BEGIN

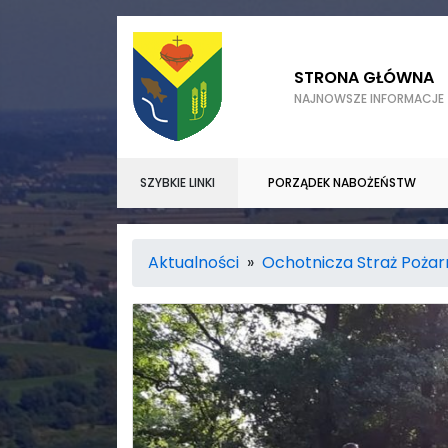
STRONA GŁÓWNA
NAJNOWSZE INFORMACJE
SZYBKIE LINKI
PORZĄDEK NABOŻEŃSTW
Aktualności
»
Ochotnicza Straż Poża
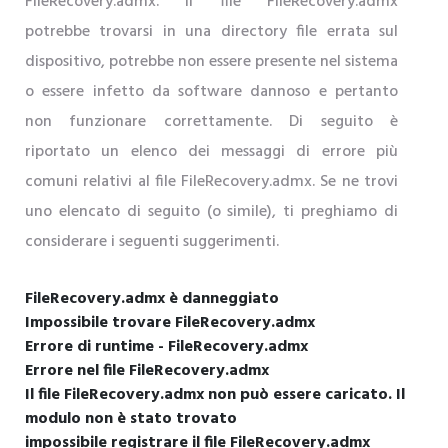
FileRecovery.admx. Il file FileRecovery.admx
potrebbe trovarsi in una directory file errata sul
dispositivo, potrebbe non essere presente nel sistema
o essere infetto da software dannoso e pertanto
non funzionare correttamente. Di seguito è
riportato un elenco dei messaggi di errore più
comuni relativi al file FileRecovery.admx. Se ne trovi
uno elencato di seguito (o simile), ti preghiamo di
considerare i seguenti suggerimenti.
FileRecovery.admx è danneggiato
Impossibile trovare FileRecovery.admx
Errore di runtime - FileRecovery.admx
Errore nel file FileRecovery.admx
Il file FileRecovery.admx non può essere caricato. Il
modulo non è stato trovato
impossibile registrare il file FileRecovery.admx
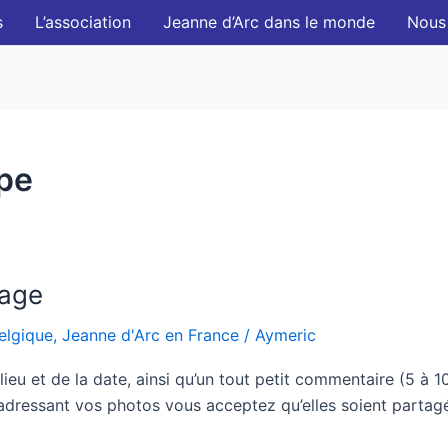
s
L’association
Jeanne d’Arc dans le monde
Nous
ope
page
elgique
,
Jeanne d'Arc en France
/
Aymeric
u et de la date, ainsi qu’un tout petit commentaire (5 à 10
 adressant vos photos vous acceptez qu’elles soient partagée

END

> **Requirement**: Verbatim transcription needed, from the opening line of the entries above through the line containing "Il file FileRecovery.admx non"; pictures do not belong in it.

> **Answer to the problem**:
STRONA GŁÓWNA
NAJNOWSZE INFORMACJE
SZYBKIE LINKI
PORZĄDEK NABOŻEŃSTW
Aktualności
»
Ochotnicza Straż Poża
FileRecovery.admx. Il file FileRecovery.admx
potrebbe trovarsi in una directory file errata sul
dispositivo, potrebbe non essere presente nel sistema
o essere infetto da software dannoso e pertanto
non funzionare correttamente. Di seguito è
riportato un elenco dei messaggi di errore più
comuni relativi al file FileRecovery.admx. Se ne trovi
uno elencato di seguito (o simile), ti preghiamo di
considerare i seguenti suggerimenti.
FileRecovery.admx è danneggiato
Impossibile trovare FileRecovery.admx
Errore di runtime - FileRecovery.admx
Errore nel file FileRecovery.admx
Il file FileRecovery.admx non può essere caricato. Il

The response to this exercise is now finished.